The new study, published in the Proceedings of the National Academy of Sciences and conducted at the University of Glasgow, has found that people who suffered from influenza over a nine year period were 70 per cent less likely to have also caught the common cold.

The research also found that common cold infections were generally less frequent during influenza season (typically the end of autumn to the beginning of spring).

The findings were based on data from 12,645 patients at NHS Greater Glasgow and Clyde board who tested positive for respiratory viruses between 2005 and 2013.

Researchers looked at how 11 different viruses interacted with one another, but the most notable correlations were between influenza A and rhinovirus, another name for the common cold.
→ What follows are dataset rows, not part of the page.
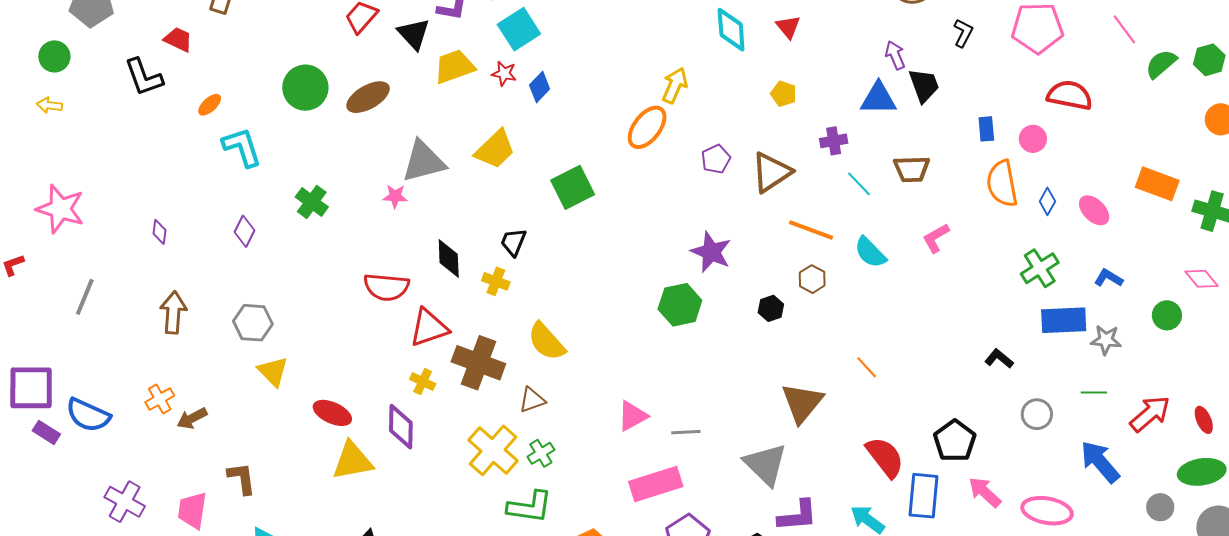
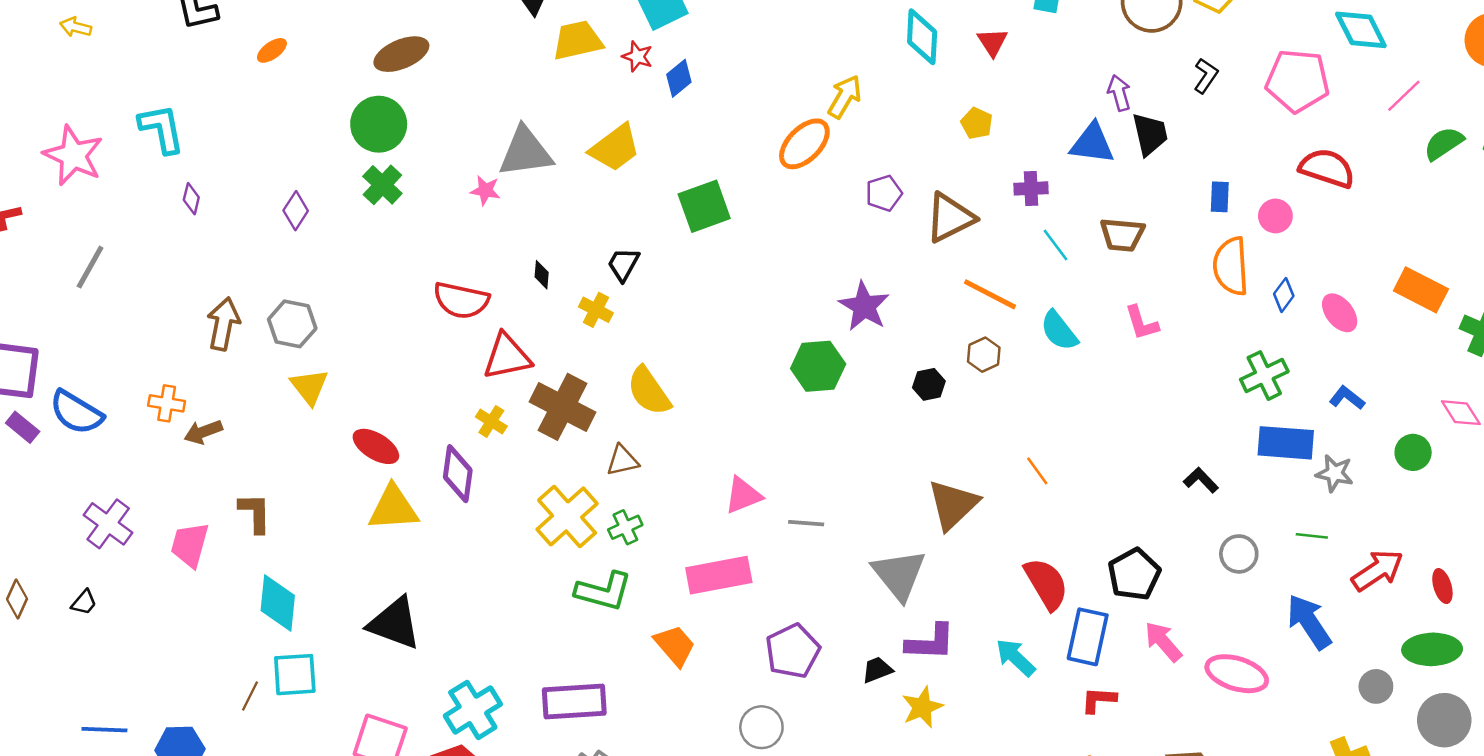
pink line: (1124, 29) -> (1404, 96), turned 76
green circle: (305, 88) -> (379, 124), moved
brown ellipse: (368, 97) -> (401, 54), moved
cyan L-shape: (242, 147) -> (162, 129), moved
pink L-shape: (936, 238) -> (1142, 323), turned -84
black diamond: (449, 258) -> (542, 275), size x0.6
brown arrow: (173, 312) -> (223, 324), moved
orange cross: (160, 399) -> (167, 403), turned 32
pink rectangle: (656, 484) -> (719, 575), moved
Lead author Dr Sema Nickbakhsh, from the MRC-University of Glasgow Centre for Virus Research at the University of Glasgow, said: “One really striking pattern in our data is the decline in cases of the respiratory virus rhinovirus, which is typically a mild common cold causing virus, occurring during winter, around the time that flu activity increases.

“In the same way as lions and spotted hyenas compete for food resources in the Masai Mara, we believe respiratory viruses may be competing for resources in the respiratory tract.”

Nickbakhsh added there are “various” possible reasons for this, explaining that it could be these viruses are “competing for cells to infect in the body”, or that the "immune response to one virus makes it harder for another unrelated virus to infect the same person”.

Dr Pablo Murcia of Glasgow University, who also led the research, added that traditionally, researchers have studied viruses in isolation.

“You study only flu or rhinovirus,” he said. “But we’ve shown here that we need to also be studying these viruses together like it’s an ecosystem.

“My team are now doing experiments to try and understand how respiratory viruses, including influenza and rhinovirus, interact.

"If we understand how viruses interact and how certain viral infections may favour or inhibit each other, then maybe we can develop better ways to target viruses.”